Dall’esperienza congiunta tra Perroncito e Pasteur nacque un’amicizia e le collaborazioni continuarono, soprattutto nella battaglia contro il colera che uccideva i polli. Di tutte queste collaborazioni scientifiche, tramutatesi poi in amicizia, non rimane apparentemente più traccia, e la cosa sembra insensata; credo sia verosimile ipotizzare che le tracce scritte di questa collaborazione siano da ricercarsi nei fondi archivistici che raccolgono le rispettive corrispondenze del Perroncito e del Pasteur, tra le quali certamente giacciono anche le tracce di una pagina di storia della scienza.

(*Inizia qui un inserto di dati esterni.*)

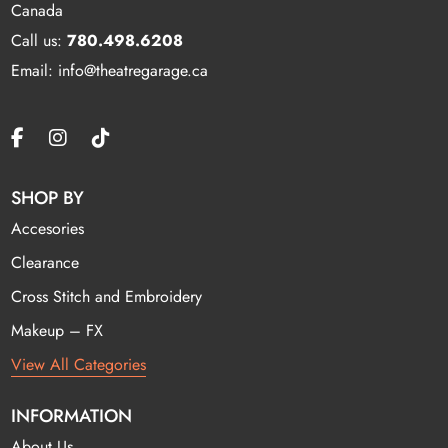
Canada
Call us:
780.498.6208
Email: info@theatregarage.ca
SHOP BY
Accesories
Clearance
Cross Stitch and Embroidery
Makeup – FX
View All Categories
INFORMATION
About Us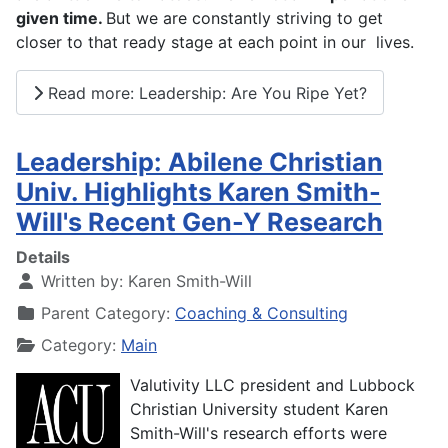
given time.
But we are constantly striving to get
closer to that ready stage at each point in our lives.
Read more: Leadership: Are You Ripe Yet?
Leadership: Abilene Christian
Univ. Highlights Karen Smith-
Will's Recent Gen-Y Research
Details
Written by:
Karen Smith-Will
Parent Category:
Coaching & Consulting
Category:
Main
Valutivity LLC president and Lubbock
Christian University student Karen
Smith-Will's research efforts were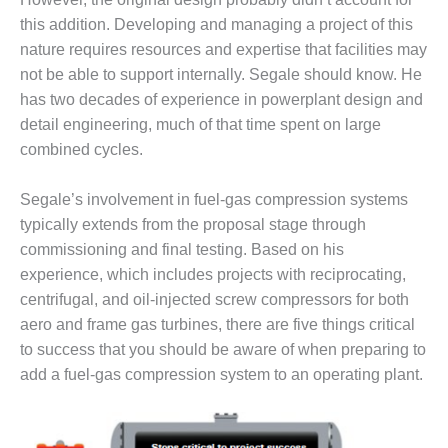
DESIGN –
this addition. Developing and managing a project of this
KLAMATH
nature requires resources and expertise that facilities may
COGENERATION
not be able to support internally. Segale should know. He
PLANT
has two decades of experience in powerplant design and
detail engineering, much of that time spent on large
DESIGN –
MORGAN
combined cycles.
ENERGY
CENTER
Segale’s involvement in fuel-gas compression systems
typically extends from the proposal stage through
DESIGN –
commissioning and final testing. Based on his
WHITING
CLEAN ENERGY
experience, which includes projects with reciprocating,
centrifugal, and oil-injected screw compressors for both
ENVIRONMENTAL
aero and frame gas turbines, there are five things critical
STEWARDSHIP
to success that you should be aware of when preparing to
– ARMSTRONG
add a fuel-gas compression system to an operating plant.
ENERGY
ENVIRONMENTAL
STEWARDSHIP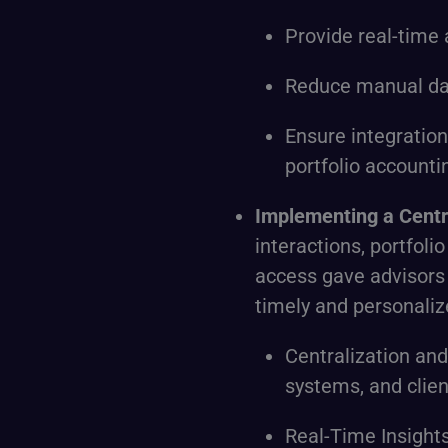
Provide real-time 
Reduce manual dat
Ensure integratio
portfolio accounti
Implementing a Cent
interactions, portfoli
access gave advisors v
timely and personalize
Centralization an
systems, and clie
Real-Time Insights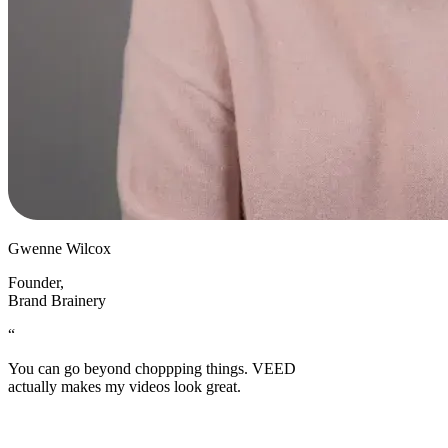
Gwenne Wilcox
Founder
,
Brand Brainery
“
You can go beyond choppping things. VEED
actually makes my videos look great.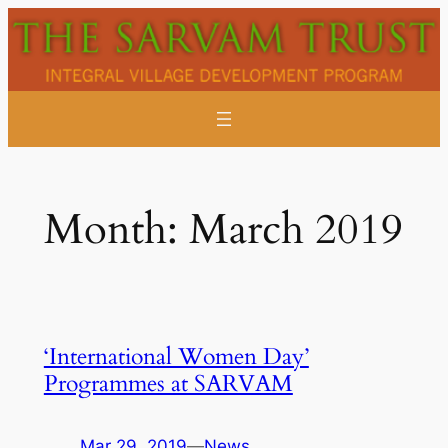
Skip
to
content
Month:
March 2019
‘International Women Day’
Programmes at SARVAM
Mar 29, 2019
—
News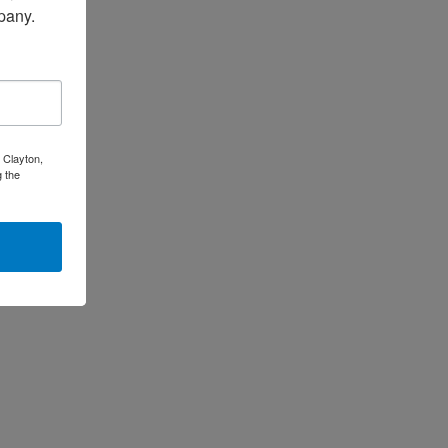
pany.
 Clayton,
 the
is
oduct
s
ltiple
riants.
e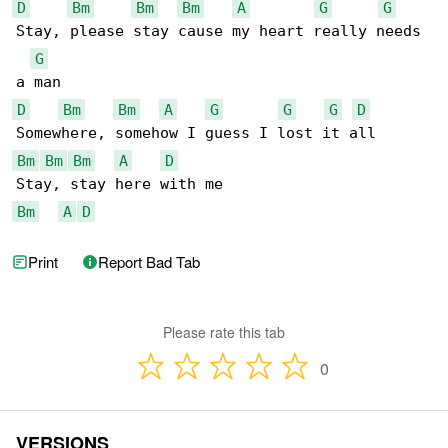
D
Bm
Bm
Bm
A
G
G
Stay, please stay cause my heart really needs 

G
D
Bm
Bm
A
G
G
G
D
Bm
Bm
Bm
A
D
Bm
A
D
Print
Report Bad Tab
Please rate this tab
0
VERSIONS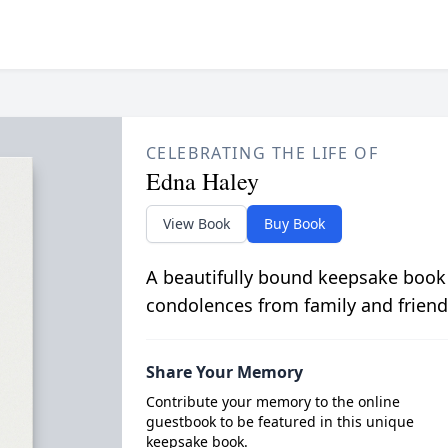
CELEBRATING THE LIFE OF
Edna Haley
View Book
Buy Book
A beautifully bound keepsake book
condolences from family and friend
Share Your Memory
Contribute your memory to the online
guestbook to be featured in this unique
keepsake book.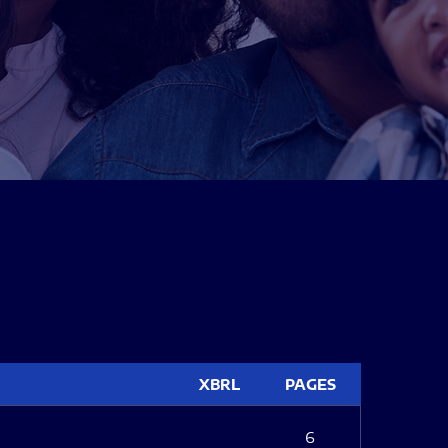
XBRL
PAGES
6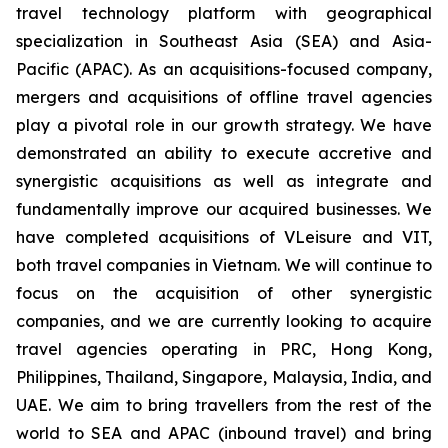
travel technology platform with geographical
specialization in Southeast Asia (SEA) and Asia-
Pacific (APAC). As an acquisitions-focused company,
mergers and acquisitions of offline travel agencies
play a pivotal role in our growth strategy. We have
demonstrated an ability to execute accretive and
synergistic acquisitions as well as integrate and
fundamentally improve our acquired businesses. We
have completed acquisitions of VLeisure and VIT,
both travel companies in Vietnam. We will continue to
focus on the acquisition of other synergistic
companies, and we are currently looking to acquire
travel agencies operating in PRC, Hong Kong,
Philippines, Thailand, Singapore, Malaysia, India, and
UAE. We aim to bring travellers from the rest of the
world to SEA and APAC (inbound travel) and bring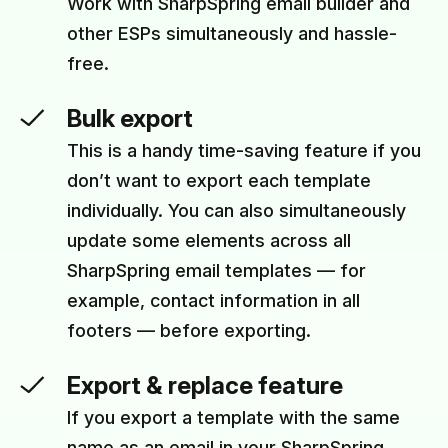
Work with SharpSpring email builder and
other ESPs simultaneously and hassle-
free.
Bulk export
This is a handy time-saving feature if you
don’t want to export each template
individually. You can also simultaneously
update some elements across all
SharpSpring email templates — for
example, contact information in all
footers — before exporting.
Export & replace feature
If you export a template with the same
name as an email in your SharpSpring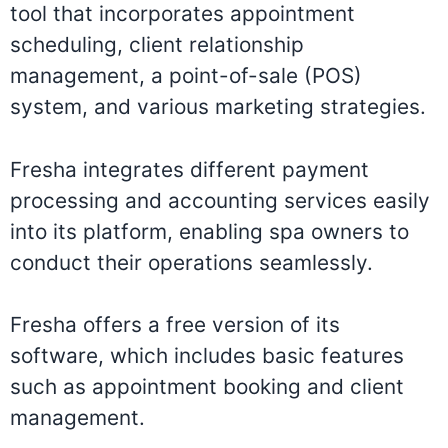
tool that incorporates appointment
scheduling, client relationship
management, a point-of-sale (POS)
system, and various marketing strategies.
Fresha integrates different payment
processing and accounting services easily
into its platform, enabling spa owners to
conduct their operations seamlessly.
Fresha offers a free version of its
software, which includes basic features
such as appointment booking and client
management.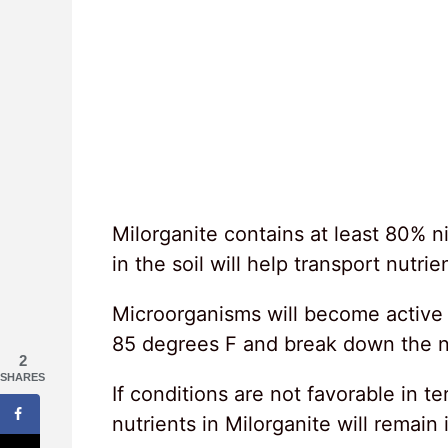
Milorganite contains at least 80% n
in the soil will help transport nutrie
Microorganisms will become active 
85 degrees F and break down the nut
2
SHARES
If conditions are not favorable in te
nutrients in Milorganite will remain 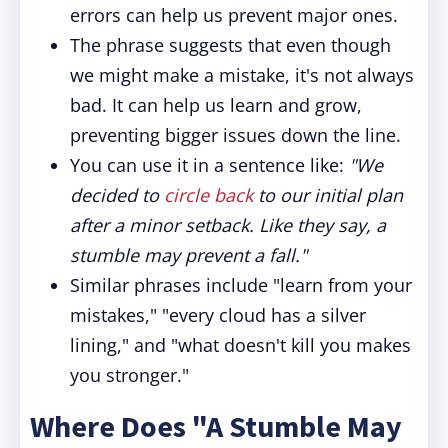
errors can help us prevent major ones.
The phrase suggests that even though
we might make a mistake, it's not always
bad. It can help us learn and grow,
preventing bigger issues down the line.
You can use it in a sentence like:
"We
decided to
circle back
to our initial plan
after a minor setback. Like they say, a
stumble may prevent a fall."
Similar phrases include "learn from your
mistakes," "every cloud has a silver
lining," and "what doesn't kill you makes
you stronger."
Where Does "A Stumble May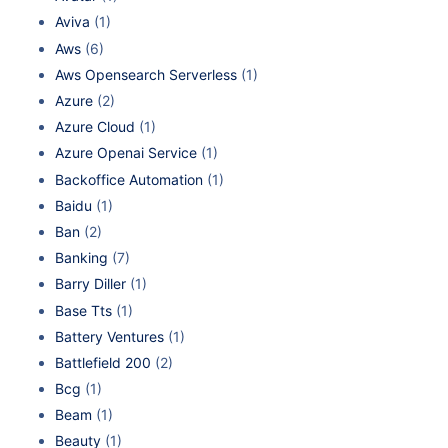
Aviva
(1)
Aws
(6)
Aws Opensearch Serverless
(1)
Azure
(2)
Azure Cloud
(1)
Azure Openai Service
(1)
Backoffice Automation
(1)
Baidu
(1)
Ban
(2)
Banking
(7)
Barry Diller
(1)
Base Tts
(1)
Battery Ventures
(1)
Battlefield 200
(2)
Bcg
(1)
Beam
(1)
Beauty
(1)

Non è da escludersi che il Perroncito sia stato parte attiva in alcune delle scoperte poi unicamente attribuite al più celebre chimico francese; non sembra infatti insensato pensare che possa esser stato proprio un veterinario, per di più giovane e dunque all’avanguardia del tempo circa i metodi e gli studi in corso, a suggerire a Pasteur alcune utili osservazioni in campo zoologico (Pasteur, come abbiamo detto, era invece chimico).
Si armino quindi di pazienza e passione gli studiosi che volessero intraprendere ricerche più approfondite su questo personaggio così centrale nella storia della scienza moderna italiana, e anzi, piemontese. Le sue opere rimangono tutte da studiare, così come ciò che riguarda la sua biografia.